Schematic diagram of engine with shortened afterburner in Cell 6 (1954).

Screech liner for Short Afterburner — Distorted screech liner installed on a short afteburner for a TG-190 engine (1955).

Exit of short afterburner emerging from Cell 6 of JPSL — Exit of a short afterburner on a GE TG-190 emerging from Cell 6.

Variable-Area Nozzles

Jet engines expel their hot combustion gas into the atmosphere through a tubular nozzle, which produces thrust. Nozzles whose diameter can be adjusted during flight, known as variable-area nozzles, offered one of the best options for rapidly adjusting the thrust of a jet engine without changing engine speed. Variable-area nozzles are necessary for the use of afterburners and improve engine efficiency during normal cruising situations. Afterburner ignition produces hotter exhaust gases, which requires a larger nozzle. The variable-area nozzle is opened wide to accommodate the resultant large gas flow. This wide diameter, however, would be inefficient when the exhaust temperatures are lower during normal flight, so the variable-area nozzle is then closed.

In 1943, AERL engineers designed an early clamshell-type nozzle in which two spherical flaps could be opened during afterburner operation. Researchers immediately began testing it on a General Electric I-16 engine at the JPSL. The nozzle was operated in the open and closed positions at various engine speeds. The researchers compared the data with that from similar tests of the engine in its original configuration and concluded that the adjustable nozzle performed as efficiently at a normal fixed-diameter nozzle, while providing more control.

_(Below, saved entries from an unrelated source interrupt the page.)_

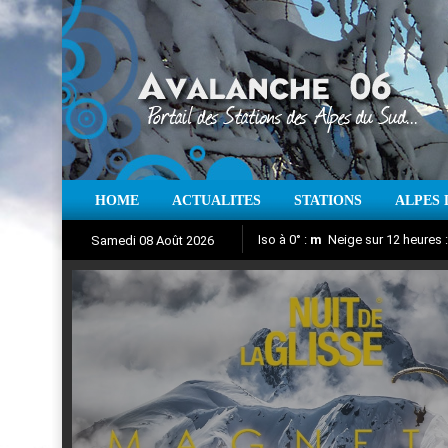
HOME
ACTUALITES
STATIONS
ALPES 
Iso à 0° :
m
Neige sur 12 heures 
Samedi 08 Août 2026
Nuit de la Glisse 2018
Aujourd'hui : T° Min :
Suivez en direct l'actualité des
°C
T° Max 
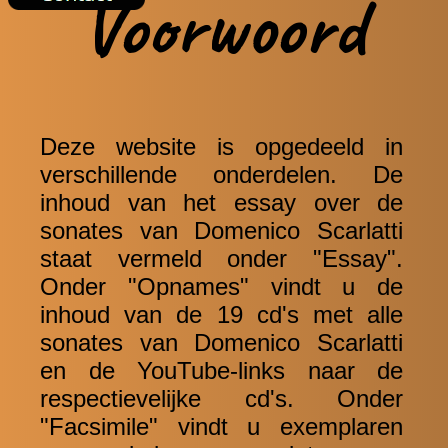
Voorwoord
Deze website is opgedeeld in
verschillende onderdelen. De
inhoud van het essay over de
sonates van Domenico Scarlatti
staat vermeld onder "Essay".
Onder "Opnames" vindt u de
inhoud van de 19 cd's met alle
sonates van Domenico Scarlatti
en de YouTube-links naar de
respectievelijke cd's. Onder
"Facsimile" vindt u exemplaren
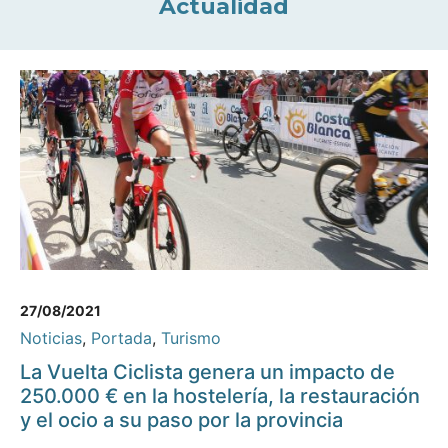
Actualidad
27/08/2021
Noticias
,
Portada
,
Turismo
La Vuelta Ciclista genera un impacto de
250.000 € en la hostelería, la restauración
y el ocio a su paso por la provincia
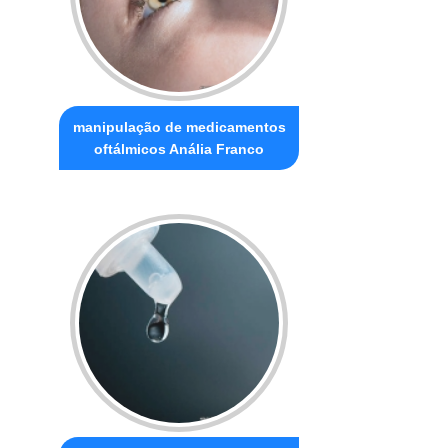
manipulação de medicamentos
oftálmicos Anália Franco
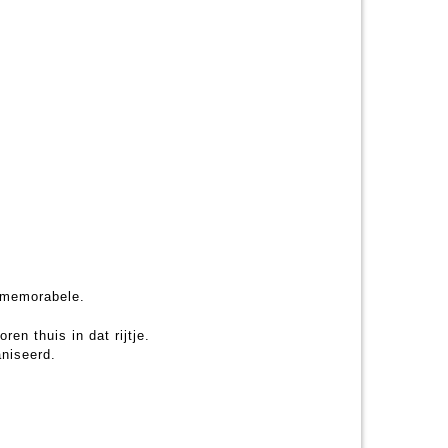
 memorabele.
n thuis in dat rijtje.
aniseerd.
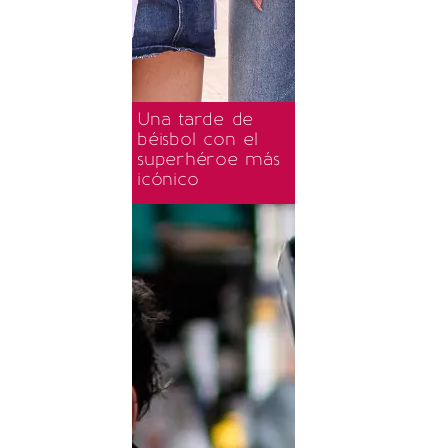
Una tarde de
béisbol con el
superhéroe más
icónico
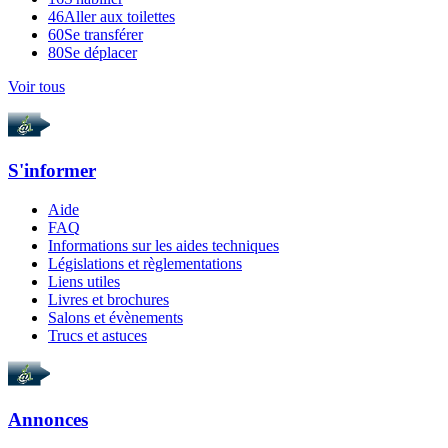
46
Aller aux toilettes
60
Se transférer
80
Se déplacer
Voir tous
S'informer
Aide
FAQ
Informations sur les aides techniques
Législations et règlementations
Liens utiles
Livres et brochures
Salons et évènements
Trucs et astuces
Annonces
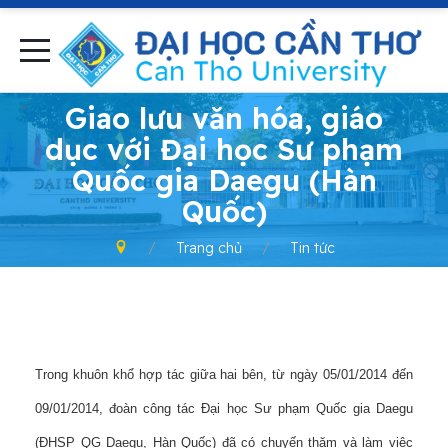
-
Giao lưu văn hóa, giáo
dục với Đại học Sư phạm
Quốc gia Daegu (Hàn
Quốc)
Trang chủ
Tin tức
Trong khuôn khổ hợp tác giữa hai bên, từ ngày 05/01/2014 đến
09/01/2014, đoàn công tác Đại học Sư phạm Quốc gia Daegu
(ĐHSP QG Daegu, Hàn Quốc) đã có chuyến thăm và làm việc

Over the next five years, researchers tested variations of the variable-area nozzle on different turbojet models both at the JPSL and in the AWT. Although the nozzle designs were too dissimilar to compare the performance of one configuration against another, it was concluded that the overall performance was limited when the alignment of the flaps was uneven. This allowed the engine’s normal exhaust gas to leak out.

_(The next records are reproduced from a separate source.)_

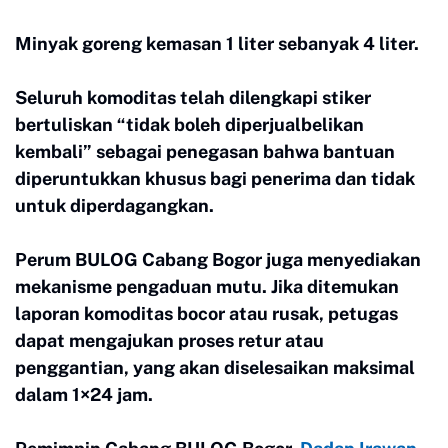
Minyak goreng kemasan 1 liter sebanyak 4 liter.
Seluruh komoditas telah dilengkapi stiker
bertuliskan “tidak boleh diperjualbelikan
kembali” sebagai penegasan bahwa bantuan
diperuntukkan khusus bagi penerima dan tidak
untuk diperdagangkan.
Perum BULOG Cabang Bogor juga menyediakan
mekanisme pengaduan mutu. Jika ditemukan
laporan komoditas bocor atau rusak, petugas
dapat mengajukan proses retur atau
penggantian, yang akan diselesaikan maksimal
dalam 1×24 jam.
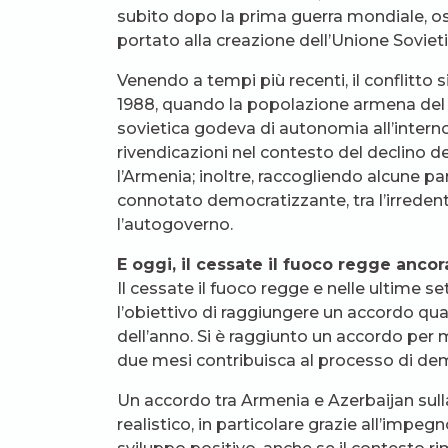
subito dopo la prima guerra mondiale, ossi
portato alla creazione dell’Unione Sovieti
Venendo a tempi più recenti, il conflitto s
1988, quando la popolazione armena del 
sovietica godeva di autonomia all’interno
rivendicazioni nel contesto del declino de
l’Armenia; inoltre, raccogliendo alcune pa
connotato democratizzante, tra l’irredenti
l’autogoverno.
E oggi, il cessate il fuoco regge ancor
Il cessate il fuoco regge e nelle ultime se
l’obiettivo di raggiungere un accordo qua
dell’anno. Si è raggiunto un accordo per
due mesi contribuisca al processo di dem
Un accordo tra Armenia e Azerbaijan sull
realistico, in particolare grazie all’impeg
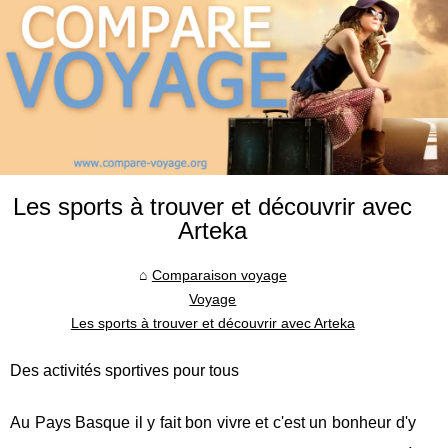
Les sports à trouver et découvrir avec
Arteka
Comparaison voyage
Voyage
Les sports à trouver et découvrir avec Arteka
Des activités sportives pour tous
Au Pays Basque il y fait bon vivre et c'est un bonheur d'y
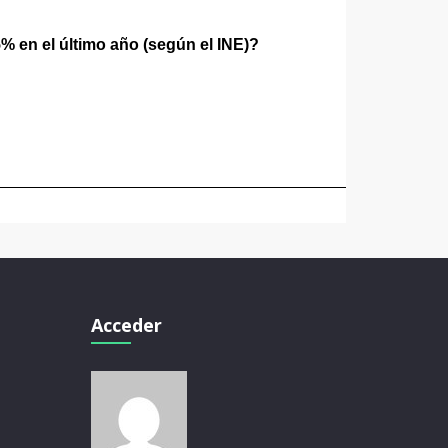
% en el último año (según el INE)?
Acceder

The use of variable-area nozzles was introduced into aircraft in the late 1940s and soon became standard on all jet engines. The clamshell designs were replaced by nozzles with four flaps that formed a square opening when closed. This reduced pressure losses but caused aerodynamic drag. The problem was resolved with the development of iris-shaped nozzles that retained the nozzles’ oval shape when closed.

Documents

Images:

Variable-area nozzle designed for General Electric's TG-180 engine tested in the JPSL — Variable-area nozzle designed for General Electric’s TG-180 engine tested in the JPSL (1948).

Researcher with nozzle exhibit — Researcher Martin Saari explains variable area nozzles at the 1948 NACA Inspection.

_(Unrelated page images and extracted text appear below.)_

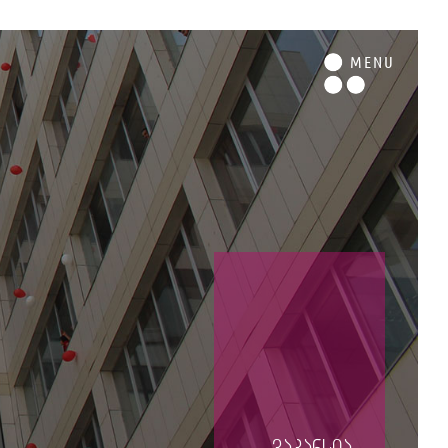
M
ENU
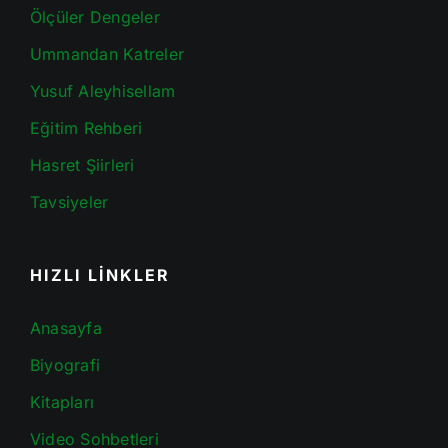
Ölçüler Dengeler
Ummandan Katreler
Yusuf Aleyhisellam
Eğitim Rehberi
Hasret Şiirleri
Tavsiyeler
HIZLI LİNKLER
Anasayfa
Biyografi
Kitapları
Video Sohbetleri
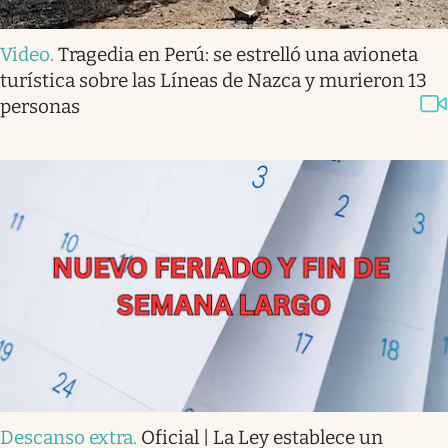
Video
.
Tragedia en Perú: se estrelló una avioneta
turística sobre las Líneas de Nazca y murieron 13
personas
Descanso extra
.
Oficial | La Ley establece un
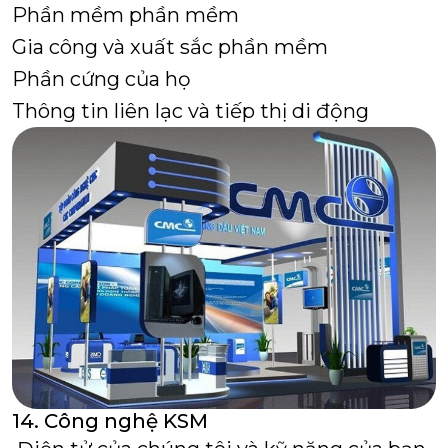
Phần mềm phần mềm
Gia công và xuất sắc phần mềm
Phần cứng của họ
Thông tin liên lạc và tiếp thị di động
14. Công nghệ KSM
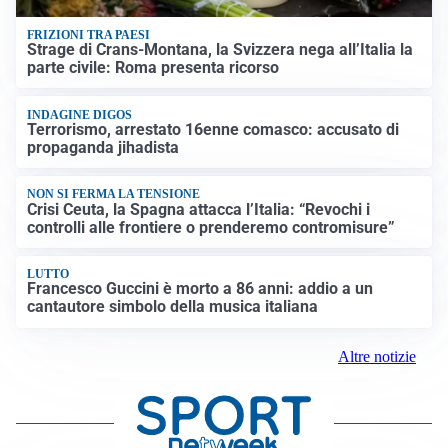
FRIZIONI TRA PAESI
Strage di Crans-Montana, la Svizzera nega all’Italia la
parte civile: Roma presenta ricorso
INDAGINE DIGOS
Terrorismo, arrestato 16enne comasco: accusato di
propaganda jihadista
NON SI FERMA LA TENSIONE
Crisi Ceuta, la Spagna attacca l’Italia: “Revochi i
controlli alle frontiere o prenderemo contromisure”
LUTTO
Francesco Guccini è morto a 86 anni: addio a un
cantautore simbolo della musica italiana
Altre notizie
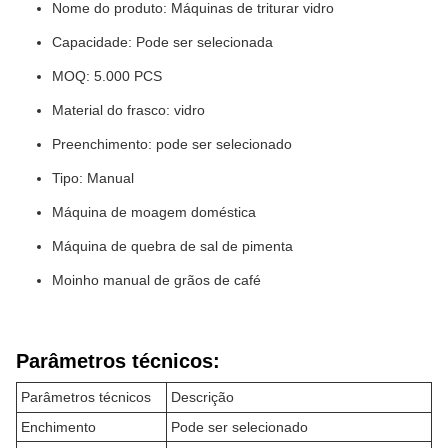
Nome do produto: Máquinas de triturar vidro
Capacidade: Pode ser selecionada
MOQ: 5.000 PCS
Material do frasco: vidro
Preenchimento: pode ser selecionado
Tipo: Manual
Máquina de moagem doméstica
Máquina de quebra de sal de pimenta
Moinho manual de grãos de café
Parâmetros técnicos:
Parâmetros técnicos
Descrição
Enchimento
Pode ser selecionado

Diagram of variable-area nozzle for I-16 engine — Diagram of clamshell-type variable-area nozzle for I-16 engine tested in the JPSL.

A tailpipe with variable-area nozzle for a General Electric TG-180 in the JPSL (1946).

Bleedoff Air

Turbines are the critical element in jet engines, which is why they are sometimes referred to as gas turbine engines. Turbine materials can only withstand so much heat, so not all of the air flow is combusted as it passes through the engine. In 1944, AERL researchers theorized that jet engine thrust could be increased by bleeding off some of this excess high-pressure air as it leaves compressor so it could be burned separately in an auxiliary nozzle. It was necessary to inject water into the inlet to replace the removed air. The water turns to steam and maintains the engine performance, while an auxiliary jet provides extra thrust.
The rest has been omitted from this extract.